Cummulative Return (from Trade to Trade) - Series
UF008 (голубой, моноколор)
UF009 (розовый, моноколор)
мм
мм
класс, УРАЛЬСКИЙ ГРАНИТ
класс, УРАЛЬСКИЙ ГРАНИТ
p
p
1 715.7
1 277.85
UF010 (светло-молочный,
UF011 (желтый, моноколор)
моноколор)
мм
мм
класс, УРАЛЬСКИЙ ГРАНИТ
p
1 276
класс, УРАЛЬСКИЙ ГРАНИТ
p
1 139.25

################

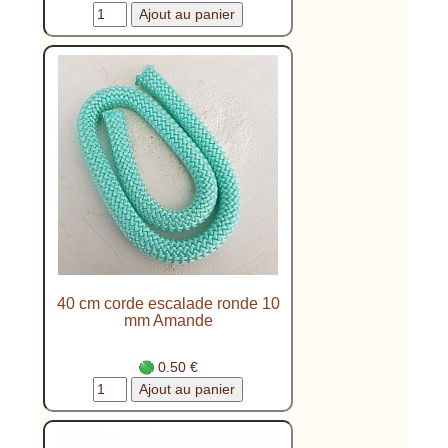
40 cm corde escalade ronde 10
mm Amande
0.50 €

################

▶ [AIM OF THE EXERCISE] Give the count of lines in the listing above that hold the word "моноколор", and say nothing else.

▶ [EXERCISE RESULT] 4